* [WHAT TO WORK ON]:
Repeat the data in full and exactly. Leave the pictures out.

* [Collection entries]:
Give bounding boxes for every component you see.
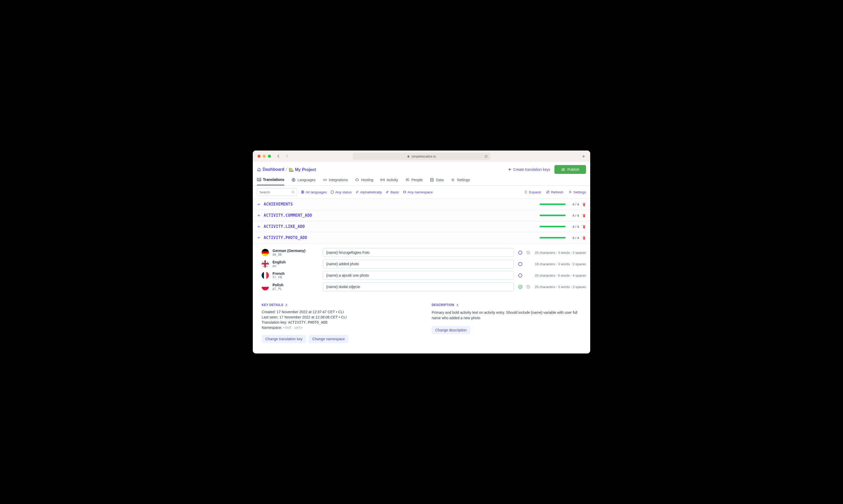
filter-languages-label: All languages bbox=[306, 190, 327, 194]
delete-key-button[interactable] bbox=[582, 236, 586, 240]
filter-status[interactable]: Any status bbox=[330, 190, 352, 194]
create-translation-keys-button[interactable]: Create translation keys bbox=[508, 167, 550, 172]
delete-key-button[interactable] bbox=[582, 214, 586, 217]
filter-languages[interactable]: All languages bbox=[301, 190, 327, 194]
tab-translations-label: Translations bbox=[263, 178, 284, 182]
key-details-col: KEY DETAILS Created: 17 November 2022 at… bbox=[262, 303, 416, 343]
progress-bar bbox=[540, 237, 566, 238]
translation-input[interactable] bbox=[323, 259, 514, 268]
tab-activity[interactable]: Activity bbox=[380, 178, 398, 185]
refresh-button[interactable]: Refresh bbox=[546, 190, 563, 194]
chevron-up-icon[interactable] bbox=[257, 202, 261, 206]
titlebar: simplelocalize.io bbox=[253, 150, 590, 162]
svg-point-13 bbox=[519, 262, 522, 266]
broadcast-icon bbox=[380, 178, 384, 182]
tab-settings[interactable]: Settings bbox=[451, 178, 470, 185]
nav-buttons bbox=[277, 155, 289, 158]
breadcrumb-dashboard[interactable]: Dashboard bbox=[257, 167, 285, 172]
database-icon bbox=[430, 178, 434, 182]
lock-icon bbox=[407, 155, 410, 158]
translations-panel: German (Germany) de_DE 25 characters•3 w… bbox=[253, 244, 590, 296]
svg-rect-0 bbox=[408, 156, 409, 157]
check-circle-icon[interactable] bbox=[518, 285, 522, 289]
change-translation-key-button[interactable]: Change translation key bbox=[262, 335, 306, 343]
filter-namespace[interactable]: Any namespace bbox=[402, 190, 433, 194]
tab-translations[interactable]: A文 Translations bbox=[257, 178, 284, 185]
circle-icon[interactable] bbox=[518, 273, 522, 278]
translation-input[interactable] bbox=[323, 282, 514, 291]
filter-sort[interactable]: Alphabetically bbox=[355, 190, 382, 194]
svg-point-8 bbox=[292, 191, 294, 193]
tab-people[interactable]: People bbox=[406, 178, 423, 185]
url-bar[interactable]: simplelocalize.io bbox=[353, 152, 490, 160]
created-line: Created: 17 November 2022 at 12:37:47 CE… bbox=[262, 310, 416, 314]
translation-input[interactable] bbox=[323, 248, 514, 257]
key-name[interactable]: ACTIVITY.PHOTO_ADD bbox=[264, 235, 307, 240]
description-text: Primary and bold activity text on activi… bbox=[432, 310, 586, 321]
publish-button[interactable]: Publish bbox=[554, 165, 586, 174]
translation-actions bbox=[518, 285, 531, 289]
history-icon[interactable] bbox=[526, 285, 531, 289]
delete-key-button[interactable] bbox=[582, 225, 586, 229]
key-details-heading[interactable]: KEY DETAILS bbox=[262, 303, 416, 307]
key-name[interactable]: ACTIVITY.LIKE_ADD bbox=[264, 224, 305, 229]
tab-integrations[interactable]: Integrations bbox=[323, 178, 348, 185]
filter-bar: All languages Any status Alphabetically … bbox=[253, 185, 590, 199]
tab-data[interactable]: Data bbox=[430, 178, 444, 185]
refresh-icon bbox=[546, 190, 550, 194]
chevron-up-icon[interactable] bbox=[257, 214, 261, 217]
list-settings-label: Settings bbox=[573, 190, 586, 194]
translation-key-line: Translation key: ACTIVITY.PHOTO_ADD bbox=[262, 320, 416, 324]
change-description-button[interactable]: Change description bbox=[432, 326, 470, 334]
key-name[interactable]: ACTIVITY.COMMENT_ADD bbox=[264, 213, 312, 218]
circle-icon[interactable] bbox=[518, 262, 522, 266]
key-name[interactable]: ACHIEVEMENTS bbox=[264, 202, 293, 206]
circle-icon[interactable] bbox=[518, 250, 522, 255]
reload-button[interactable] bbox=[484, 155, 488, 158]
filter-status-label: Any status bbox=[335, 190, 352, 194]
history-icon[interactable] bbox=[526, 250, 531, 255]
link-icon bbox=[385, 190, 389, 194]
minimize-window-button[interactable] bbox=[263, 155, 266, 158]
svg-point-12 bbox=[519, 251, 522, 254]
description-col: DESCRIPTION Primary and bold activity te… bbox=[432, 303, 586, 343]
progress-bar bbox=[540, 203, 566, 205]
maximize-window-button[interactable] bbox=[268, 155, 271, 158]
search-input[interactable] bbox=[259, 190, 290, 194]
filter-view[interactable]: Basic bbox=[385, 190, 399, 194]
svg-point-14 bbox=[519, 273, 522, 277]
back-button[interactable] bbox=[277, 155, 280, 158]
translation-actions bbox=[518, 250, 531, 255]
forward-button[interactable] bbox=[285, 155, 289, 158]
translation-actions bbox=[518, 273, 531, 278]
expand-button[interactable]: Expand bbox=[524, 190, 541, 194]
delete-key-button[interactable] bbox=[582, 202, 586, 206]
filter-view-label: Basic bbox=[390, 190, 399, 194]
breadcrumb-separator: / bbox=[286, 167, 287, 172]
tab-hosting[interactable]: Hosting bbox=[355, 178, 373, 185]
namespace-icon bbox=[402, 190, 406, 194]
publish-label: Publish bbox=[567, 167, 579, 172]
description-heading[interactable]: DESCRIPTION bbox=[432, 303, 586, 307]
translation-row: English en 18 characters•3 words•2 space… bbox=[262, 259, 586, 268]
search-input-wrapper[interactable] bbox=[257, 188, 297, 196]
chevron-down-icon[interactable] bbox=[257, 236, 261, 239]
svg-point-10 bbox=[331, 191, 334, 194]
flag-icon bbox=[262, 249, 269, 256]
header-actions: Create translation keys Publish bbox=[508, 165, 586, 174]
refresh-label: Refresh bbox=[551, 190, 563, 194]
change-namespace-button[interactable]: Change namespace bbox=[309, 335, 348, 343]
flag-icon bbox=[262, 283, 269, 290]
tab-languages[interactable]: Languages bbox=[291, 178, 315, 185]
close-window-button[interactable] bbox=[257, 155, 261, 158]
tab-integrations-label: Integrations bbox=[329, 178, 348, 182]
code-icon bbox=[323, 178, 327, 182]
chevron-up-icon[interactable] bbox=[257, 225, 261, 228]
create-keys-label: Create translation keys bbox=[513, 167, 550, 172]
plus-icon bbox=[508, 168, 512, 171]
breadcrumb-project[interactable]: 🏡 My Project bbox=[289, 167, 316, 172]
new-tab-button[interactable] bbox=[581, 155, 586, 158]
list-settings-button[interactable]: Settings bbox=[569, 190, 586, 194]
translation-input[interactable] bbox=[323, 271, 514, 280]
people-icon bbox=[406, 178, 410, 182]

* [WRITTEN ANSWER]:
Give bounding boxes for every component you see.
filter-languages-label: All languages bbox=[306, 190, 327, 194]
delete-key-button[interactable] bbox=[582, 236, 586, 240]
filter-status[interactable]: Any status bbox=[330, 190, 352, 194]
create-translation-keys-button[interactable]: Create translation keys bbox=[508, 167, 550, 172]
delete-key-button[interactable] bbox=[582, 214, 586, 217]
filter-languages[interactable]: All languages bbox=[301, 190, 327, 194]
tab-translations-label: Translations bbox=[263, 178, 284, 182]
key-details-col: KEY DETAILS Created: 17 November 2022 at… bbox=[262, 303, 416, 343]
progress-bar bbox=[540, 237, 566, 238]
translation-input[interactable] bbox=[323, 259, 514, 268]
tab-activity[interactable]: Activity bbox=[380, 178, 398, 185]
refresh-button[interactable]: Refresh bbox=[546, 190, 563, 194]
chevron-up-icon[interactable] bbox=[257, 202, 261, 206]
titlebar: simplelocalize.io bbox=[253, 150, 590, 162]
svg-point-13 bbox=[519, 262, 522, 266]
broadcast-icon bbox=[380, 178, 384, 182]
tab-settings[interactable]: Settings bbox=[451, 178, 470, 185]
nav-buttons bbox=[277, 155, 289, 158]
breadcrumb-dashboard[interactable]: Dashboard bbox=[257, 167, 285, 172]
database-icon bbox=[430, 178, 434, 182]
lock-icon bbox=[407, 155, 410, 158]
translations-panel: German (Germany) de_DE 25 characters•3 w… bbox=[253, 244, 590, 296]
svg-rect-0 bbox=[408, 156, 409, 157]
check-circle-icon[interactable] bbox=[518, 285, 522, 289]
change-translation-key-button[interactable]: Change translation key bbox=[262, 335, 306, 343]
filter-namespace[interactable]: Any namespace bbox=[402, 190, 433, 194]
tab-translations[interactable]: A文 Translations bbox=[257, 178, 284, 185]
circle-icon[interactable] bbox=[518, 273, 522, 278]
translation-input[interactable] bbox=[323, 282, 514, 291]
filter-sort[interactable]: Alphabetically bbox=[355, 190, 382, 194]
svg-point-8 bbox=[292, 191, 294, 193]
tab-people[interactable]: People bbox=[406, 178, 423, 185]
url-bar[interactable]: simplelocalize.io bbox=[353, 152, 490, 160]
created-line: Created: 17 November 2022 at 12:37:47 CE… bbox=[262, 310, 416, 314]
translation-input[interactable] bbox=[323, 248, 514, 257]
key-name[interactable]: ACTIVITY.PHOTO_ADD bbox=[264, 235, 307, 240]
description-text: Primary and bold activity text on activi… bbox=[432, 310, 586, 321]
publish-button[interactable]: Publish bbox=[554, 165, 586, 174]
translation-actions bbox=[518, 285, 531, 289]
history-icon[interactable] bbox=[526, 285, 531, 289]
delete-key-button[interactable] bbox=[582, 225, 586, 229]
key-details-heading[interactable]: KEY DETAILS bbox=[262, 303, 416, 307]
key-name[interactable]: ACTIVITY.LIKE_ADD bbox=[264, 224, 305, 229]
tab-integrations[interactable]: Integrations bbox=[323, 178, 348, 185]
filter-bar: All languages Any status Alphabetically … bbox=[253, 185, 590, 199]
tab-data[interactable]: Data bbox=[430, 178, 444, 185]
refresh-icon bbox=[546, 190, 550, 194]
chevron-up-icon[interactable] bbox=[257, 214, 261, 217]
list-settings-label: Settings bbox=[573, 190, 586, 194]
translation-key-line: Translation key: ACTIVITY.PHOTO_ADD bbox=[262, 320, 416, 324]
change-description-button[interactable]: Change description bbox=[432, 326, 470, 334]
key-name[interactable]: ACTIVITY.COMMENT_ADD bbox=[264, 213, 312, 218]
circle-icon[interactable] bbox=[518, 262, 522, 266]
key-name[interactable]: ACHIEVEMENTS bbox=[264, 202, 293, 206]
circle-icon[interactable] bbox=[518, 250, 522, 255]
reload-button[interactable] bbox=[484, 155, 488, 158]
filter-status-label: Any status bbox=[335, 190, 352, 194]
history-icon[interactable] bbox=[526, 250, 531, 255]
link-icon bbox=[385, 190, 389, 194]
minimize-window-button[interactable] bbox=[263, 155, 266, 158]
svg-point-12 bbox=[519, 251, 522, 254]
description-col: DESCRIPTION Primary and bold activity te… bbox=[432, 303, 586, 343]
progress-bar bbox=[540, 203, 566, 205]
maximize-window-button[interactable] bbox=[268, 155, 271, 158]
search-input[interactable] bbox=[259, 190, 290, 194]
filter-view[interactable]: Basic bbox=[385, 190, 399, 194]
svg-point-14 bbox=[519, 273, 522, 277]
back-button[interactable] bbox=[277, 155, 280, 158]
translation-actions bbox=[518, 250, 531, 255]
forward-button[interactable] bbox=[285, 155, 289, 158]
translation-actions bbox=[518, 273, 531, 278]
expand-button[interactable]: Expand bbox=[524, 190, 541, 194]
delete-key-button[interactable] bbox=[582, 202, 586, 206]
filter-view-label: Basic bbox=[390, 190, 399, 194]
breadcrumb-separator: / bbox=[286, 167, 287, 172]
tab-hosting[interactable]: Hosting bbox=[355, 178, 373, 185]
namespace-icon bbox=[402, 190, 406, 194]
publish-label: Publish bbox=[567, 167, 579, 172]
description-heading[interactable]: DESCRIPTION bbox=[432, 303, 586, 307]
translation-row: English en 18 characters•3 words•2 space… bbox=[262, 259, 586, 268]
search-input-wrapper[interactable] bbox=[257, 188, 297, 196]
chevron-down-icon[interactable] bbox=[257, 236, 261, 239]
svg-point-10 bbox=[331, 191, 334, 194]
flag-icon bbox=[262, 249, 269, 256]
header-actions: Create translation keys Publish bbox=[508, 165, 586, 174]
refresh-label: Refresh bbox=[551, 190, 563, 194]
change-namespace-button[interactable]: Change namespace bbox=[309, 335, 348, 343]
flag-icon bbox=[262, 283, 269, 290]
tab-languages[interactable]: Languages bbox=[291, 178, 315, 185]
close-window-button[interactable] bbox=[257, 155, 261, 158]
tab-integrations-label: Integrations bbox=[329, 178, 348, 182]
code-icon bbox=[323, 178, 327, 182]
chevron-up-icon[interactable] bbox=[257, 225, 261, 228]
create-keys-label: Create translation keys bbox=[513, 167, 550, 172]
plus-icon bbox=[508, 168, 512, 171]
breadcrumb-project[interactable]: 🏡 My Project bbox=[289, 167, 316, 172]
new-tab-button[interactable] bbox=[581, 155, 586, 158]
list-settings-button[interactable]: Settings bbox=[569, 190, 586, 194]
translation-input[interactable] bbox=[323, 271, 514, 280]
people-icon bbox=[406, 178, 410, 182]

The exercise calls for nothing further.